- Born: Late 5th century or early 6th century Pannonia
- Died: After 531

= Simmas =

Hun general

Simmas (Σίμμας; ) was a Hunnic general in the service of the Byzantine Empire, serving as dux (regional military commander). Active in the early 6th century, he fought at the Battle of Dara, commanding six hundred horseman along with fellow Hun commander Ascan, and played a fundamental role in the Byzantine victory.

==Biography==
He fought for the Byzantines against the Sasanian Empire at the Battle of Dara in 530 AD, alongside fellow Hun commanders Aïgan, Ascan, and Sunicas.
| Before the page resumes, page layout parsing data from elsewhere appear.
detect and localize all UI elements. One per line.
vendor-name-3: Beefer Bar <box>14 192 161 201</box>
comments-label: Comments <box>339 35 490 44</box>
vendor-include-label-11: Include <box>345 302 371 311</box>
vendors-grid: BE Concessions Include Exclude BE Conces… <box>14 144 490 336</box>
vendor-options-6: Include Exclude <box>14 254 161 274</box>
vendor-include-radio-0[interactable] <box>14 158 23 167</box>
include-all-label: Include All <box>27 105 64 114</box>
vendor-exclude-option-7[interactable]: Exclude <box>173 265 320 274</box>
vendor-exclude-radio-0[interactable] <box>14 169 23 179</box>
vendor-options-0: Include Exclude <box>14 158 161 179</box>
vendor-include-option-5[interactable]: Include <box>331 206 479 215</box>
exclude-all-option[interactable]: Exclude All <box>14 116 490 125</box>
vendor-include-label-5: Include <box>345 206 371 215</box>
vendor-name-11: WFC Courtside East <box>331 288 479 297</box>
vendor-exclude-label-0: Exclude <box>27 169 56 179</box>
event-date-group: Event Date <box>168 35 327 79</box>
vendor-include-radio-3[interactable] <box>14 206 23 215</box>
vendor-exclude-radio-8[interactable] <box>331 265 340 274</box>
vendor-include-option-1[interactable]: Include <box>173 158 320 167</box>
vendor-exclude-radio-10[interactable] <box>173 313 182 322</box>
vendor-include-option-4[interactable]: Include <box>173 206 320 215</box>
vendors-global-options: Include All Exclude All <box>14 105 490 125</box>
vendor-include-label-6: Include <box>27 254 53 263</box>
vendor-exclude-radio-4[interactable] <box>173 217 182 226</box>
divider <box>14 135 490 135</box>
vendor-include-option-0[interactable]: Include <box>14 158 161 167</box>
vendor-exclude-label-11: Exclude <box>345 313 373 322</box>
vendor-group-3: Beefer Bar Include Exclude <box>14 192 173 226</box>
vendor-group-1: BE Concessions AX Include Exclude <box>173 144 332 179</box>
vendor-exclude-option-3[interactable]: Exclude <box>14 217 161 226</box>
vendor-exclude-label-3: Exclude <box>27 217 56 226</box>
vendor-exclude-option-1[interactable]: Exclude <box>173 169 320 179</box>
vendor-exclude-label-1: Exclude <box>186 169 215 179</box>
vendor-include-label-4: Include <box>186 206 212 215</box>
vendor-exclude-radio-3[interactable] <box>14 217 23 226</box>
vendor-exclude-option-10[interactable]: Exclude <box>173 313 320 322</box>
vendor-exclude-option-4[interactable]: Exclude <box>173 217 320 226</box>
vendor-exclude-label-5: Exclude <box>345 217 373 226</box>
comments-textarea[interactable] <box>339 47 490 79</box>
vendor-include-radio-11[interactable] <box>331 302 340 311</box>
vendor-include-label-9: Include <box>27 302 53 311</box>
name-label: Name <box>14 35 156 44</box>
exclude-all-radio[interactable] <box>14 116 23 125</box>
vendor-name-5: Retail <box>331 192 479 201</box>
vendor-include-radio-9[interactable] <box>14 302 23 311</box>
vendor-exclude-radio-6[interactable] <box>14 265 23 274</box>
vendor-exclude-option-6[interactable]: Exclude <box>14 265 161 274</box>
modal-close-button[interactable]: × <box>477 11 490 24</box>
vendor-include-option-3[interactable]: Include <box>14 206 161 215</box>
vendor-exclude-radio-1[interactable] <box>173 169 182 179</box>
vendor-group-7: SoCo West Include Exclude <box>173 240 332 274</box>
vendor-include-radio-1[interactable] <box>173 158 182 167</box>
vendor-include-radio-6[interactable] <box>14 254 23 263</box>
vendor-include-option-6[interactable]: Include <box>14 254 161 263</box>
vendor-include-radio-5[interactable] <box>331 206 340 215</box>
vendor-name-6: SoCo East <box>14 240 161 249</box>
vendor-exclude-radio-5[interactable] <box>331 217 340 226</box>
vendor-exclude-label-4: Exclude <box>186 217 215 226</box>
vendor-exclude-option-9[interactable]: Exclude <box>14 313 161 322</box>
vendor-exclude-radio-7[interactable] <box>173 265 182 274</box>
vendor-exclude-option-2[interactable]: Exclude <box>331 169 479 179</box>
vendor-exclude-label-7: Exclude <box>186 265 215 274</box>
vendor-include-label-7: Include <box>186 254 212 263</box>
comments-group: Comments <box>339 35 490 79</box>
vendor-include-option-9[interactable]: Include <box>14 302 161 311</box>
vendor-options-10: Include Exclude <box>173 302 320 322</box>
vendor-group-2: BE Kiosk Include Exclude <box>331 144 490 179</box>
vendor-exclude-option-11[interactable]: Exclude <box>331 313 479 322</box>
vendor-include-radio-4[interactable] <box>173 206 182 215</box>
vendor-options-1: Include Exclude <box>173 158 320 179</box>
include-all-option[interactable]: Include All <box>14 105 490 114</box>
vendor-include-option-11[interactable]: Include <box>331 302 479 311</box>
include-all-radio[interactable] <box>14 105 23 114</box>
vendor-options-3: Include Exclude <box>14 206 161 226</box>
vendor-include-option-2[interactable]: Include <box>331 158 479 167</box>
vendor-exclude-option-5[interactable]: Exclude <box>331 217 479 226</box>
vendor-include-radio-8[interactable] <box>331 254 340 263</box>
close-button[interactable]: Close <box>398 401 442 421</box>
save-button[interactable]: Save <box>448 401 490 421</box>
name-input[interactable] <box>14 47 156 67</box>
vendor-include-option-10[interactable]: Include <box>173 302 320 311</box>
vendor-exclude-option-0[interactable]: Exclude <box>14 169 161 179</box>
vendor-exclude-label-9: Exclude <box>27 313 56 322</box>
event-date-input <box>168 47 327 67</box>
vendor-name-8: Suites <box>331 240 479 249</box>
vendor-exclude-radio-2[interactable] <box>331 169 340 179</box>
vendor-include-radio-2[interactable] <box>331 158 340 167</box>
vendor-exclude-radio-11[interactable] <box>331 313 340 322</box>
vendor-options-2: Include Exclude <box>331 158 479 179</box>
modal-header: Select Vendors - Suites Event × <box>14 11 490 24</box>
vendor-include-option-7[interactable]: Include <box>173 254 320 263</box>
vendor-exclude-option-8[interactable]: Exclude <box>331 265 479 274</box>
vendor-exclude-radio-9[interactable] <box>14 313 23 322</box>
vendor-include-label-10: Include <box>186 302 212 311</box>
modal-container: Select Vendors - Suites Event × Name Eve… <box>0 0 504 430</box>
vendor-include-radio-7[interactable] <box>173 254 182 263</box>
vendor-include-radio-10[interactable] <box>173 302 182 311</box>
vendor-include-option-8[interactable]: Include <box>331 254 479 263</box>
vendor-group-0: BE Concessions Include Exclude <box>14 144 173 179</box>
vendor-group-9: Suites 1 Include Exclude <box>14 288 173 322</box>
He and Ascan commanded the right-hand Hunnic cavalry force, whereas Aïgan and Sunicas commanded the left wing of the Hunnic cavalry.
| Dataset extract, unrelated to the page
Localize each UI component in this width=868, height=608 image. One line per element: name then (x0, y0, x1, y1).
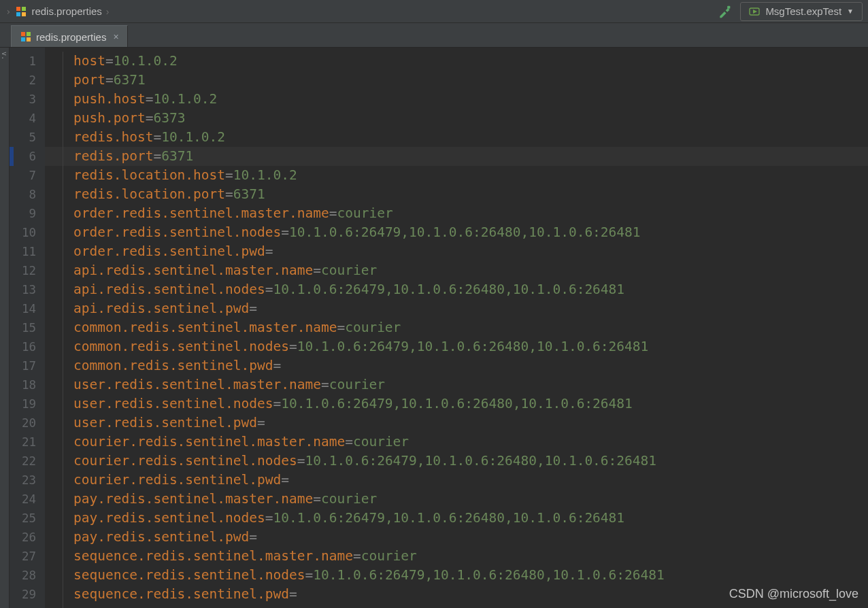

During the battle, the Sasanian commander, Perozes, had concentrated his Immortals against the Byzantines to his left. The Byzantine generals countered this by stopping the action of Aïgan and Sunicas on the left and sending them to the right, where they joined Simmas and Ascan. The Huns were also backed by drafts from the center of the army. The Persians charged on, driving the Roman right wing; however, by doing this they left an open space between their left and their center, also exposing the shoulder of their charging left wing. The Huns then charged, cutting the advancing Sasanians' support while penetrating the wing up to its commander directing the fight from the rear. Sunicas killed the Persian standard-bearer, thus causing utter chaos. The advancing Persian wing was recalled. The Huns then attacked them from all parts, and Sunicas killed the Persian commander of the left wing. Next, the Roman wing counter-attacked, and the Persian army as a whole started to flee.

Simmas then fought in the Iberian War. He and Sunicas led the Hun cavalry at the Battle of Callinicum. In the latter part of this battle, he and Sunicas dismounted and fought alongside the infantry. The result of the battle was a Pyrrhic victory for the Sasanians. According to Malalas, Simmas and Ascan prevented the complete rout of the Byzantines.